Un altro tema di scottante attualità, dibattuto anche a livello europeo, è l’impiego del digestato in agricoltura e il suo impatto in termini ambientali. FIPER, a seguito dei risultati del progetto di ricerca realizzato dall’Università Agraria di Milano co-finanziato da Regione Lombardia, ha avviato presso il Ministero delle Politiche Agricole la richiesta per il riconoscimento di Concime organico NP derivante dall’impiego del separato solido del digestato essiccato,risultante dal processo del biogas, miscelato a ceneri pesanti di combustione di biomasse legnose vergini da inserire quale fertilizzante organico. Le imprese agricole potrebbero così abbattere i costi di produzione, riducendo l’impiego di fertilizzanti chimici e aumentando la loro competitività nelle produzioni agricole tradizionali. Dato l’alto valore di nutrienti rinnovabili presenti nel fertilizzante, il suo impiego è particolarmente indicato per colture di pregio di tipo orticolo e frutticolo. Oggi poi è possibile produrre anche Biometano, che potrebbe rappresentare un biocombustibile nazionale prezioso per evitare l'importazione dei combustibili fossili.
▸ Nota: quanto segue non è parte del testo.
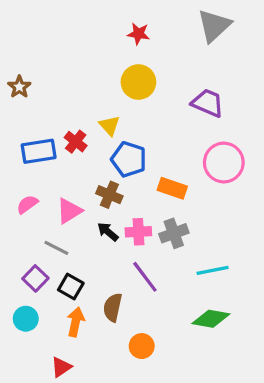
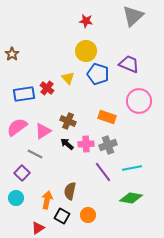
blue pentagon: (129, 159) -> (98, 74), moved
pink semicircle: (27, 204) -> (17, 127), size x1.5
purple line: (145, 277) -> (103, 172), moved
black square: (71, 286) -> (62, 216), moved

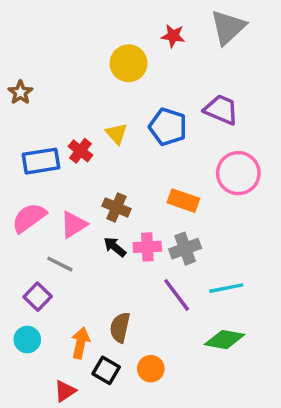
red star: (86, 21) -> (173, 36), moved
yellow circle: (86, 51) -> (128, 63), moved

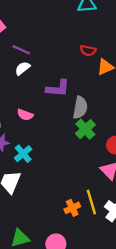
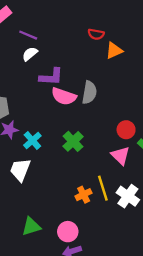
purple L-shape: (58, 88) -> (51, 77), moved
pink semicircle: (25, 115) -> (64, 96), moved, size x1.5
green cross: (85, 129) -> (73, 141), moved

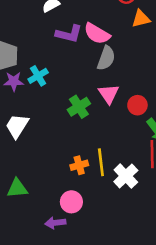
pink semicircle: (64, 96) -> (97, 34), moved
cyan cross: (32, 140) -> (38, 76), moved
pink triangle: (120, 156) -> (109, 94), moved
pink circle: (68, 232) -> (71, 202), moved

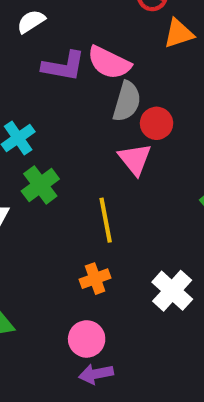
red circle: (137, 105) -> (157, 123), moved
green cross: (79, 107) -> (40, 185), moved
yellow line: (101, 162) -> (106, 220), moved
purple arrow: (55, 223) -> (96, 374), moved

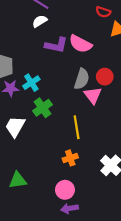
gray semicircle: (127, 101) -> (82, 79), moved

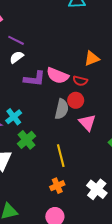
red semicircle: (103, 12) -> (80, 81), moved
red circle: (105, 77) -> (76, 100), moved
pink triangle: (93, 95) -> (87, 122), moved

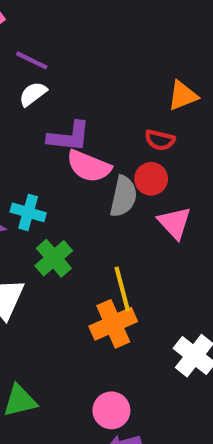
pink semicircle: (57, 76) -> (89, 166), moved
cyan cross: (14, 117) -> (28, 212), turned -35
orange cross: (57, 186) -> (113, 324), moved, size x1.5

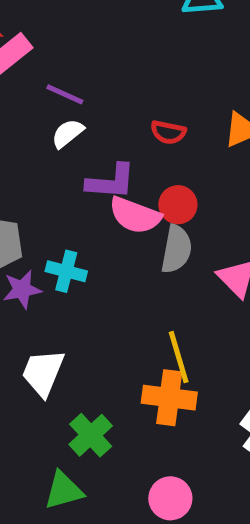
red semicircle: (160, 140) -> (168, 132), moved
red circle: (151, 179) -> (178, 205), moved
green cross: (54, 258) -> (91, 435), moved
orange cross: (113, 324) -> (169, 398), turned 33

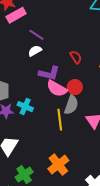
red semicircle: (168, 132) -> (76, 57), turned -144
yellow line: (179, 357) -> (60, 120), moved
orange cross: (169, 398) -> (58, 165), turned 35

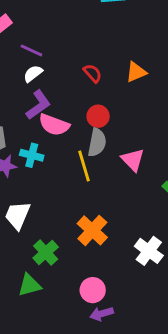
purple L-shape: (49, 73) -> (38, 105), moved, turned -40
pink semicircle: (57, 88) -> (54, 125), moved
In termini ambientali, il Biometano rappresenta l’evoluzione naturale degli impianti a biogas a fine periodo di incentivazione (15 anni), soprattutto nel settore dei trasporti dove l’Italia risulta ancora carente rispetto agli obiettivi 20-20-20. Secondo la FIPER, per ogni impianto con potenza elettrica installata di 999 kW elettrici, la produzione di biometano stimata è di circa 2 milioni di Sm3 (standard metro cubo) e il valore dell’investimento richiesto per il processo di purificazione del biometano è nell’ordine di 800 mila - 1,1 milione di euro per impianto. Infatti, si vanno completando le misure amministrative per rendere il settore completamente sviluppabile, come la recente apertura di inchiesta pubblica da parte del Comitato italiano gas, l’ente federato all’Uni che si occupa delle norme tecniche relative al gas, al fine di stabilire le indicazioni tecniche per l’immissione nelle reti di trasporto e distribuzione del Biometano ottenuto dalla purificazione di gas prodotti da fonti rinnovabili, garantendo le condizioni di sicurezza e continuità del servizio.